Mejor eso que nada, y tal vez eso es lo que hace posible el posterior descubrimiento y reformulación de Ed Wood como Mesías Trash: en estos tiempos fríos y desalmados, en las orillas de un nuevo milenio regido por la implacable prolijidad de las megacorporaciones y una edición perfecta donde todo aparece calculado al milímetro en la película de nuestras vidas, los serendípicos apreciarán, siempre, la anarquía rebosante de posibilidades e interpretación de cualquier artefacto filmado y firmado por Ed Wood: un vanguardista silvestre al que se le puede atribuir casi todo, porque –libres de toda obligación para con la lógica de un argumento o de un sentido dramático– todo es posible en una película, en el mundo según Ed Wood.
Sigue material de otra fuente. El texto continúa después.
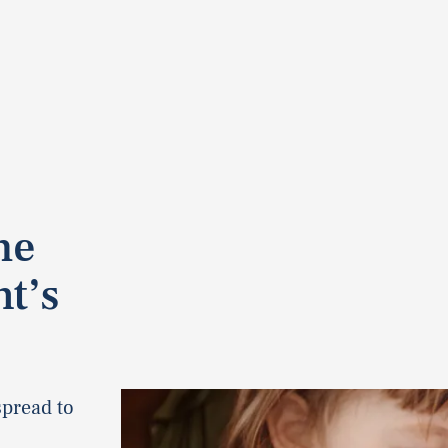
he
t’s
spread to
Así, las películas de Ed Wood no gozan de buenos efectos especiales pero sí despiertan un afecto especial.

Vida de santo
Entonces Ed Wood –como paradigmático y definitivo representante de la serendipia causal y de la vanguardia, como soberano sin límites– quería escribir, producir, dirigir y actuar. ¡Amo del universo! Ed Wood quería ser Orson Welles. Ed Wood quería ser y hacer todo. Ed Wood quería que su obra fuera él y –paradoja terrible– el idiot savant Ed Wood consiguió hacer y ser todo eso que el genio certificado de Orson Welles jamás pudo obtener luego de Citizen Kane: el control absoluto de su universo artístico más allá de la férrea dictadura de los estudios. Así, mientras Orson Welles fue un Dios arrojado a los infiernos desde las alturas del Monte Hollywood, Ed Wood fue un Dios desde siempre subterráneo en el que nadie creía salvo él y un puñado de apóstoles-freak. De eso –deese Ed Wood– trata la película hagiográfica que le dedicó Tim Burton en 1994.
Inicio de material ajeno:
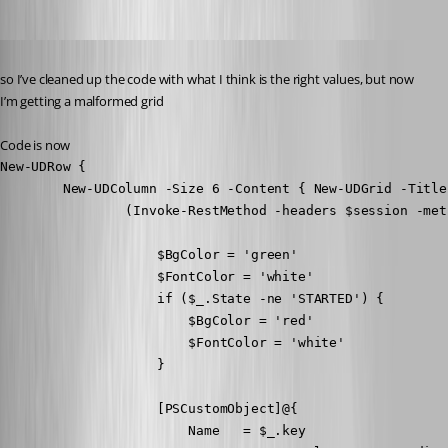
Published 8 years ago
so I’ve cleaned up the code with what I think is the right values, but now 
I’m getting a malformed grid
Code is now
New-UDRow {

        New-UDColumn -Size 6 -Content { New-UDGrid -Title
                (Invoke-RestMethod -headers $session -met
                    $BgColor = 'green'

                    $FontColor = 'white'

                    if ($_.State -ne 'STARTED') {

                        $BgColor = 'red'

                        $FontColor = 'white'

                    }

                    [PSCustomObject]@{

                        Name   = $_.key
El que Ed Wood –vida y obra de un “mal” director de cine– sea hasta la fecha la mejor película de un muy buen director de cine como Tim Burton no deja de resultar interesante. Y obviamente serendípico. Burton encuentra en la desmejorada figura de Ed Wood el mejor motivo para mejorar él como artista. Ed Wood –acabado perfil de un inmaduro– es la obra más adulta y lograda de Tim Burton. Con Ed Wood, Tim Burton renuncia a su hasta entonces más que redituable peterpanismo cinematográfico y planta la vida de Ed Wood como transparente pero sustitutivo alter-ego real de su monstruo sensible Edward Scissorhands y de su reinventor navideño Jack Skellington: dos sublimaciones del vanguardista y cuentos-de-hadas de cabecera para todo artista maldito e incomprendido. El formato que utiliza Tim Burton para canonizar a Ed Wood es el de una biopic clásica del estilo de aquellas que en su momento se dedicaron a Glenn Miller, Babe Ruth, Charles Lindbergh o Louis Pasteur. En glorioso blanco y negro, repleta de licencias históricas, oportunas falsedades y con la más lineal e ingenua de las narraciones para emprolijar así una vida desprolija. El gran gesto vanguardista de Tim Burton es el de vendernos la historia de un fracasado como si fuera la más triunfal de las success-stories, descartando todos los detalles sórdidos, el espeluznante y largo crepúsculo junkie en el que filma numerosos films porno de una sordidez casi dolorosa (en serio: ya no hay nada gracioso en ellos) y limitando su acción a la edad dorada de Ed Wood y el núcleo duro de su arte constituido por sus tres clásicos: Glen or Glenda (1953), Bride of the Monster (1955) y –con triunfal estreno-clímax tan hollywoodense en el prestigioso Pantages Theatre que jamás tuvo lugar incluido– la ya mencionada Plan 9 From Outer Space. De este modo, Tim Burton digiere los supuestos y seguramente espontáneos e intuitivos rasgos vanguardistas en el cine y en la vida de Ed Wood y les obsequia el gesto más vanguardista y serendípico y piadoso de todos: normalizar lo anormal y encontrar un epifánico y post-mortem éxito en el más rotundo de los descréditos.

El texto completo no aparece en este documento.